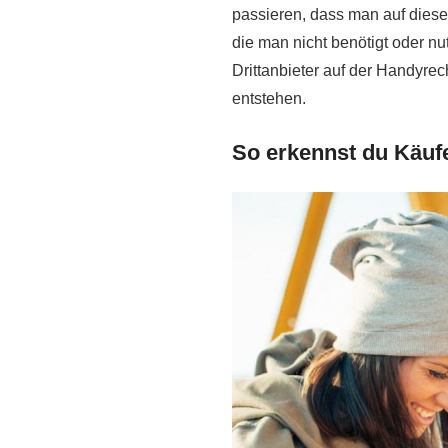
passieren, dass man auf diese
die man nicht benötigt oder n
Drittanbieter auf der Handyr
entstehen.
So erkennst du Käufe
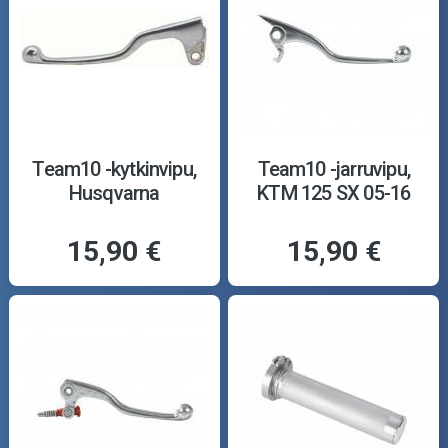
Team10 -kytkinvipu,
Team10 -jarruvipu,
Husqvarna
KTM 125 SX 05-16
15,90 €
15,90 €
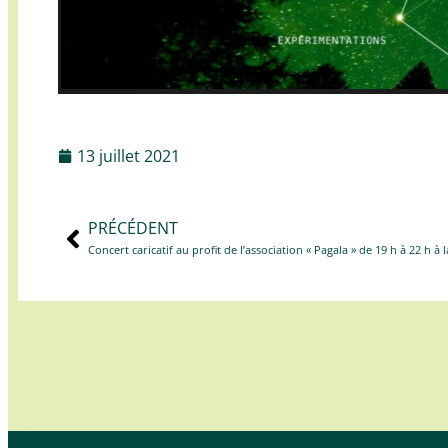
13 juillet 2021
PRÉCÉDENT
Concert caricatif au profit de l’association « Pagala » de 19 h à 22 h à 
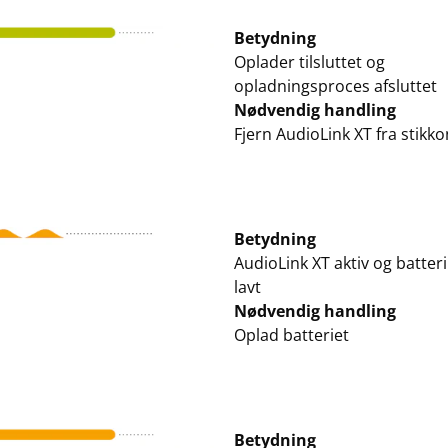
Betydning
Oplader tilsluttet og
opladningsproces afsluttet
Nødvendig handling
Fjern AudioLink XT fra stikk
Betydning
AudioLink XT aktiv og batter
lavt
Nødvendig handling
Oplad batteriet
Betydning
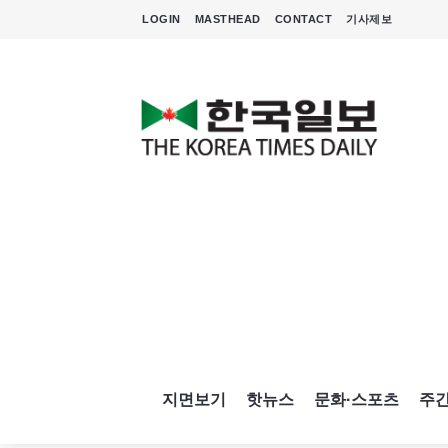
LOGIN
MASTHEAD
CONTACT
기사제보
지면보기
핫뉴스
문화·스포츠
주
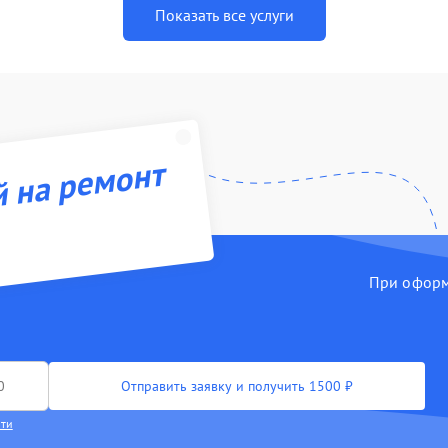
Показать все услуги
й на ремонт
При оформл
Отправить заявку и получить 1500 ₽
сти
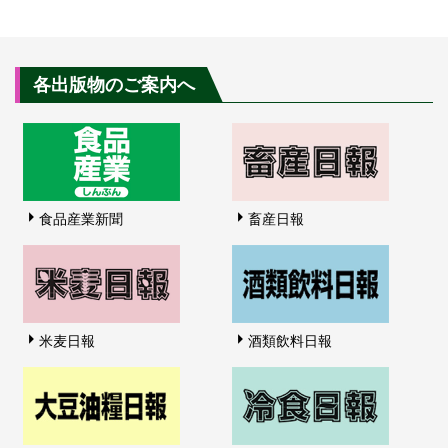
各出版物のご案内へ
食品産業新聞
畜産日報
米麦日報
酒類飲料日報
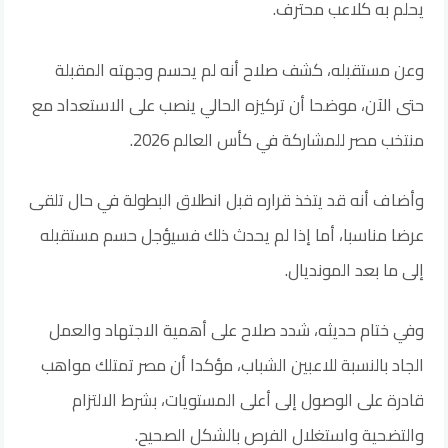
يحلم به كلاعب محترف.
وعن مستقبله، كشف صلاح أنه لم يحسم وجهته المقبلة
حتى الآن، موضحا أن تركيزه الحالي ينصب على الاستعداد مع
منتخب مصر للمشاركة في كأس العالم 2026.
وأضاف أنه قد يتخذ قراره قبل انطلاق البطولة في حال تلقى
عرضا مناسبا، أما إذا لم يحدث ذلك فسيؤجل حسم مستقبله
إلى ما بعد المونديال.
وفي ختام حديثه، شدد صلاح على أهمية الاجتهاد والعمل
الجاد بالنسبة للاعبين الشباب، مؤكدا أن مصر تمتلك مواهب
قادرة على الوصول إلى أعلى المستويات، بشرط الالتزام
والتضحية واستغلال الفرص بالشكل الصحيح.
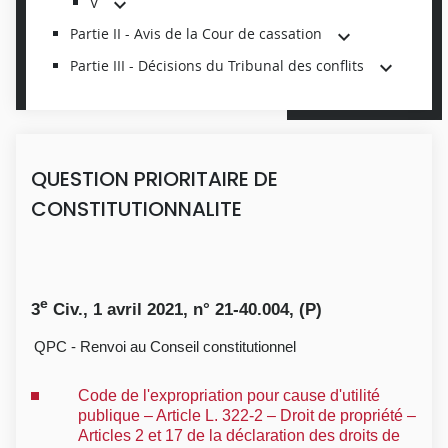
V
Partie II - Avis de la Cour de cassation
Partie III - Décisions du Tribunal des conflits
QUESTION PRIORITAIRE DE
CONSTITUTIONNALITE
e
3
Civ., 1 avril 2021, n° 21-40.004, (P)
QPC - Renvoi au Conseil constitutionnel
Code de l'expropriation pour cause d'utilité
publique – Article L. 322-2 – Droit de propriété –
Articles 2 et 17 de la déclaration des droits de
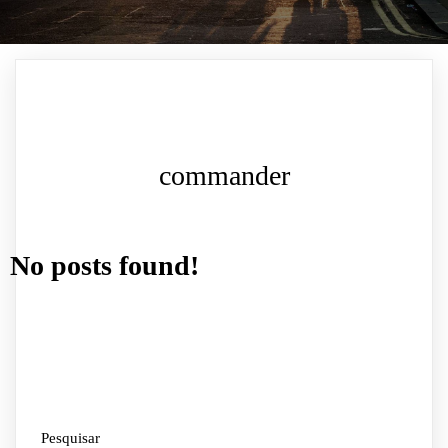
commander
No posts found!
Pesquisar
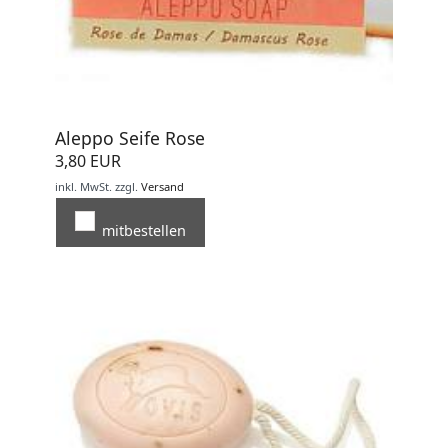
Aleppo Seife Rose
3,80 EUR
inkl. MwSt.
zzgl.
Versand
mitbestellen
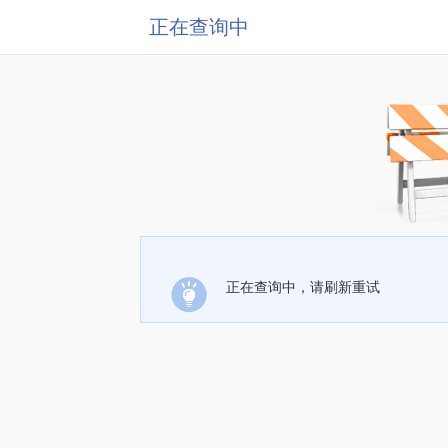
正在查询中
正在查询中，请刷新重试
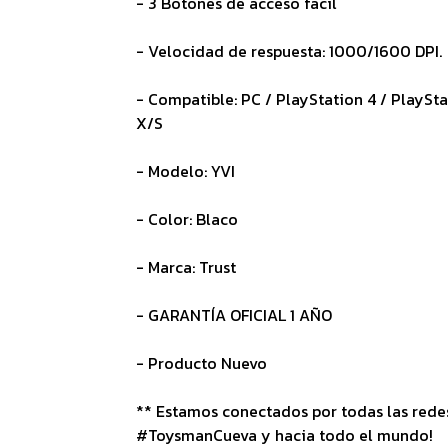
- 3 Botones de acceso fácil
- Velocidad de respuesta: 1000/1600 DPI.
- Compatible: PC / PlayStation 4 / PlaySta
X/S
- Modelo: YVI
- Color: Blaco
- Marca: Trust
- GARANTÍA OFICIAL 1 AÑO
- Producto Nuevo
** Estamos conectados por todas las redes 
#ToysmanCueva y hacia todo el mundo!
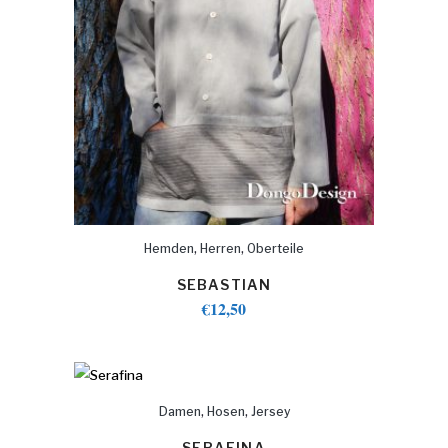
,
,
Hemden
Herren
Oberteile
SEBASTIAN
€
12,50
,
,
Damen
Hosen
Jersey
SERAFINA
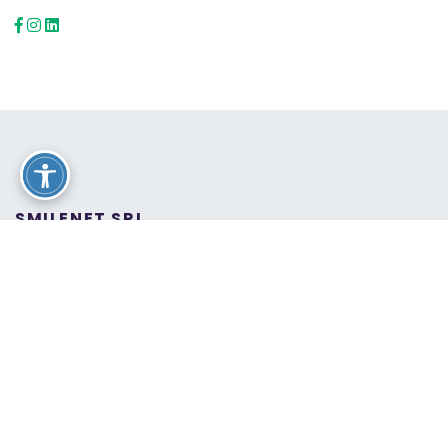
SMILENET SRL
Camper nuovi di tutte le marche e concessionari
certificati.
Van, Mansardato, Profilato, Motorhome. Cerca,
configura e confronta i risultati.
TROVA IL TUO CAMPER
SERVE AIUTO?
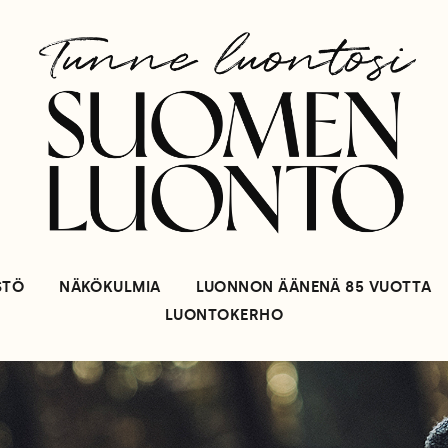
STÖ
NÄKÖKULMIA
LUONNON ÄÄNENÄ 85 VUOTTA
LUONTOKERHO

**INSTRUCTIONS TO FOLLOW:** Among the lines of the material above, find those with the word "صلاح". Copy each one.

**TASK SOLUTION:**
وعن مستقبله، كشف صلاح أنه لم يحسم وجهته المقبلة
وفي ختام حديثه، شدد صلاح على أهمية الاجتهاد والعمل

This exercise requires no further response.